X =  M-1 N = $\frac{ 1 }{ \left | M \right | } \left( adj M \right )$ = $\frac{ 1 }{ 50 } \begin{bmatrix} 0 & -5 & 10 \\ 30 & 0 & -20 \\ -20 & 10 & 10 \end{bmatrix} \begin{bmatrix} 60 \\90 \\ 70 \end{bmatrix}$

⟹ $\begin{bmatrix} a \\ b \\ c \end{bmatrix} = \frac{ 1 }{ 50 } \begin{bmatrix} 0\times 60 + \left( -5 \right ) \times 90 + 10 \times 70 \\ 30 \times 60 + 0 \times 90 + \left( -20 \right ) \times 70 \\ \left( -20 \right ) \times 60 + 10 \times 90 + 10 \times 70 \end{bmatrix}$

⟹ $\begin{bmatrix} a \\ b \\ c \end{bmatrix} = \frac{ 1 }{ 50 } \begin{bmatrix} 0 – 450 + 700 \\ 1800 + 0 – 1400 \\ -1200 + 900 + 700 \end{bmatrix}$

⟹ $\begin{bmatrix} a \\ b \\ c \end{bmatrix} = \frac{ 1 }{ 50 } \begin{bmatrix} 250 \\ 400 \\ 400 \end{bmatrix}$

⟹ $\begin{bmatrix} a \\ b \\ c \end{bmatrix} = \begin{bmatrix} 5 \\ 8 \\ 8 \end{bmatrix}$

Therefore, a = 5, b = 8 and c = 8

Thus, the price for onions is Rs. 5 per kg, the price for wheat is Rs. 8 per kg and the price for the rice is Rs. 8 per kg.

Understanding the NCERT solutions is important as it helps one understand the different solutions.

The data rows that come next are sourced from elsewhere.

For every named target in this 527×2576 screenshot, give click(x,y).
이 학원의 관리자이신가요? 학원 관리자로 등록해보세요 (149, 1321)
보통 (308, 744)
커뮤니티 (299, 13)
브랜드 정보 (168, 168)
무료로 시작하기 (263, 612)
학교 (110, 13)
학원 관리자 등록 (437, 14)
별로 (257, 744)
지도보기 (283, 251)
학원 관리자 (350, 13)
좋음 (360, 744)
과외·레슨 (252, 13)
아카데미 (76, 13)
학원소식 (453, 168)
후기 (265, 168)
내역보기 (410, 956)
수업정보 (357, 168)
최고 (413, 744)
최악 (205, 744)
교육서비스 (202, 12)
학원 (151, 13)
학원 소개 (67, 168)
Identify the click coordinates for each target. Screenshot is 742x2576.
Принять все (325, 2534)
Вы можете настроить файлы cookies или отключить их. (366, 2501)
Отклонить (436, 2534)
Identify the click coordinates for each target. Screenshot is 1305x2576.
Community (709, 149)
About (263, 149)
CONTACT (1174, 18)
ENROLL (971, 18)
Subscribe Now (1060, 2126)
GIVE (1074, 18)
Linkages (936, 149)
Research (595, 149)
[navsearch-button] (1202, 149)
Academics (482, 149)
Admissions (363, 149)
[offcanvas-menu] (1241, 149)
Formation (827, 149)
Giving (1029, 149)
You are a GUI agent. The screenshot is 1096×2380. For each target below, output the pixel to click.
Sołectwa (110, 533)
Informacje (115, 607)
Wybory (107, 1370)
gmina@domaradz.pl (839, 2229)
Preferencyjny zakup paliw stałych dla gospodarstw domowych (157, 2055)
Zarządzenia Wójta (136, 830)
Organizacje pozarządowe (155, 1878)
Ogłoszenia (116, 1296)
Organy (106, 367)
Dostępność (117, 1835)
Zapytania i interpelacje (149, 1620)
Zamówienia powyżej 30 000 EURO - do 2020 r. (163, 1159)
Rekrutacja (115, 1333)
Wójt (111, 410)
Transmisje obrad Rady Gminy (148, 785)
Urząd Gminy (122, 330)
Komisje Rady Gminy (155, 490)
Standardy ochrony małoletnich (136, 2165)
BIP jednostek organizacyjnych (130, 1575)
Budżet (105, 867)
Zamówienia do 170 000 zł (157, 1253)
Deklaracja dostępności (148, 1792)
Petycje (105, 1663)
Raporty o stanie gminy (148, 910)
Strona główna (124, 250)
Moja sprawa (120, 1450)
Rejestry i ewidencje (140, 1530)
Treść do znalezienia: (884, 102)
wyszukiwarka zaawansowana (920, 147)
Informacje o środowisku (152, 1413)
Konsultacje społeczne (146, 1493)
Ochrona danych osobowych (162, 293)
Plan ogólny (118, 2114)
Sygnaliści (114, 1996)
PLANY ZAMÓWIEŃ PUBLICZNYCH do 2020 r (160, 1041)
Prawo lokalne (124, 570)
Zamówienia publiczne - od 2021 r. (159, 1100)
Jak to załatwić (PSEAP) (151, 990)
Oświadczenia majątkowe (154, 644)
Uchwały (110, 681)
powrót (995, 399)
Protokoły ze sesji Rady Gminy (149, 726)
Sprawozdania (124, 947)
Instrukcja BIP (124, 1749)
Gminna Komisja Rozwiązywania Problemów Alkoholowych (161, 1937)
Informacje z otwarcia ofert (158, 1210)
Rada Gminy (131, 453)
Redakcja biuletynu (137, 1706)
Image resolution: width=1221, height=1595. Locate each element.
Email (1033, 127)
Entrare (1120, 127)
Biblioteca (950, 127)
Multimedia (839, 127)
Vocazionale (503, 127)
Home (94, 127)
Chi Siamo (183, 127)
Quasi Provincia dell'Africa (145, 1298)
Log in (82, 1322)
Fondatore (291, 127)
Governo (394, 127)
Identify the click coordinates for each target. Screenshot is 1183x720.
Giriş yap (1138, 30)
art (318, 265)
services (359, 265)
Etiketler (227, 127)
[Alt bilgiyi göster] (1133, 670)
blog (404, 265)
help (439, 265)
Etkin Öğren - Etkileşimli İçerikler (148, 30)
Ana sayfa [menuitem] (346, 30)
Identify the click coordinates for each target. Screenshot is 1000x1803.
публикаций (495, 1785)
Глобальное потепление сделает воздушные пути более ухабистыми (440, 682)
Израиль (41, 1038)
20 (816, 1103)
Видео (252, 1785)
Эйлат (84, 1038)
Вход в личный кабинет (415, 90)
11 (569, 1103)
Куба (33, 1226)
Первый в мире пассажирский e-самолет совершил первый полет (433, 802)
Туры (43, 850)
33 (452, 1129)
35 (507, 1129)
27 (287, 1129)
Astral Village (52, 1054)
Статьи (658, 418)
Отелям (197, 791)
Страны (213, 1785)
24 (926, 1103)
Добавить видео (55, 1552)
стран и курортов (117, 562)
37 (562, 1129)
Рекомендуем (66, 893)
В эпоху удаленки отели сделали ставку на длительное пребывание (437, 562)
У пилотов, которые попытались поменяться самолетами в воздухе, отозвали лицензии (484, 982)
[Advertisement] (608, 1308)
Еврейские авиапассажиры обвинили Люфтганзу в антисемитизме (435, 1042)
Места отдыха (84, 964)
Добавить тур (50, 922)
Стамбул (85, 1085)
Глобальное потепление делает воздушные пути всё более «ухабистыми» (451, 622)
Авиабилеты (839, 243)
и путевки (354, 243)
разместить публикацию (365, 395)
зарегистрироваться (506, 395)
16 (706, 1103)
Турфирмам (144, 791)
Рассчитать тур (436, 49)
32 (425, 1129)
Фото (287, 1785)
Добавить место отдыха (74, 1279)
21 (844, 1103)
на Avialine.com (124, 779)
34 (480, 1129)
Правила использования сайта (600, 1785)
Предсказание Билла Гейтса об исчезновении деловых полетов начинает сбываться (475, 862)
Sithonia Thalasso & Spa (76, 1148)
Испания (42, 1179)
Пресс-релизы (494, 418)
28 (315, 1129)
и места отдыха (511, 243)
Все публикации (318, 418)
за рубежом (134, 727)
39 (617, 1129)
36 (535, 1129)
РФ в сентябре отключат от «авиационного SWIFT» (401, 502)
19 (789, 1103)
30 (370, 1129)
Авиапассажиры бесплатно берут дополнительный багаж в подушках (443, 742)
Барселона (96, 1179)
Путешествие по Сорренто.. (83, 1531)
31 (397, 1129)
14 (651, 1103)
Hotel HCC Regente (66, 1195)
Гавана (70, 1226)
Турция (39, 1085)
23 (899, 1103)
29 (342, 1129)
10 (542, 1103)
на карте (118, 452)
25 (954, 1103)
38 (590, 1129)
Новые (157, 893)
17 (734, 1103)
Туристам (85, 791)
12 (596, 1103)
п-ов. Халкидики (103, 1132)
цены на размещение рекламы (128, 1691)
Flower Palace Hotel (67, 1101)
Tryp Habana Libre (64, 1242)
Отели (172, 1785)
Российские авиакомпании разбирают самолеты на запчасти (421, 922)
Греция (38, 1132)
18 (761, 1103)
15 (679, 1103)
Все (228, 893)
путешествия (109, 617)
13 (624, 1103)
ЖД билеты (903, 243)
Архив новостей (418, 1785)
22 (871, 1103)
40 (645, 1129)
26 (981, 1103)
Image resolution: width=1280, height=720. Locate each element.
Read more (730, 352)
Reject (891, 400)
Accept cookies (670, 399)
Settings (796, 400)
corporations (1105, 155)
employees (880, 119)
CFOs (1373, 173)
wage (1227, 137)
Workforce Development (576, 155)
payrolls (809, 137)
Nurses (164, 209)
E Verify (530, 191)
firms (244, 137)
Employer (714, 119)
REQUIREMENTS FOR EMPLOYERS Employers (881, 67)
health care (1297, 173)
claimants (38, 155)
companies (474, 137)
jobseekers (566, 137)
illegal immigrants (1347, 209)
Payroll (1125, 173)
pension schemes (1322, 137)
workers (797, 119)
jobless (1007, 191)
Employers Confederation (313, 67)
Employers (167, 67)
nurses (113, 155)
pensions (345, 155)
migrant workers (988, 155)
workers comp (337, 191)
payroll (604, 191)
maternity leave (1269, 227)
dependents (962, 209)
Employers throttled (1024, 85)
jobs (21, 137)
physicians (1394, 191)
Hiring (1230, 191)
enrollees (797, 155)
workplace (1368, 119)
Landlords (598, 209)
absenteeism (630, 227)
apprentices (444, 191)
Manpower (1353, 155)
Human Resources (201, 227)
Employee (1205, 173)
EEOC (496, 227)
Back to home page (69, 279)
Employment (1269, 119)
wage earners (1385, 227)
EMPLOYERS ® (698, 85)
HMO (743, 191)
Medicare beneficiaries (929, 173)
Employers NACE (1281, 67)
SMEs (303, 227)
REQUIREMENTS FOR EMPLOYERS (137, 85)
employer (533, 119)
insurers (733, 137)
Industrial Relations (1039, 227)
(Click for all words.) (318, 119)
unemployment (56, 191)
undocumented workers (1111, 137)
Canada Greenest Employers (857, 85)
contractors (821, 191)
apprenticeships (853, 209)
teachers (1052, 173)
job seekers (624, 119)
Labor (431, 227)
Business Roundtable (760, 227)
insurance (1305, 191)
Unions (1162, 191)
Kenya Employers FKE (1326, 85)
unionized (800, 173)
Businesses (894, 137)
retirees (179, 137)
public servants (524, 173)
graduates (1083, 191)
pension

Students can download the PDF containing all the solutions for easy learning and retention. Using NCERT books for class 12 maths, students can become incredibly proficient in learning all the solutions of the different problems and exercises. It can become quite easy to learn and understand the solutions to the majority of problems that one may encounter during the main exam. Preparing for the exam with the utmost dedication and preparation can ensure a student to understand the course material for the exam better and score the maximum amount of marks possible. A student can gain extreme competency and proficiency to prepare for the exams.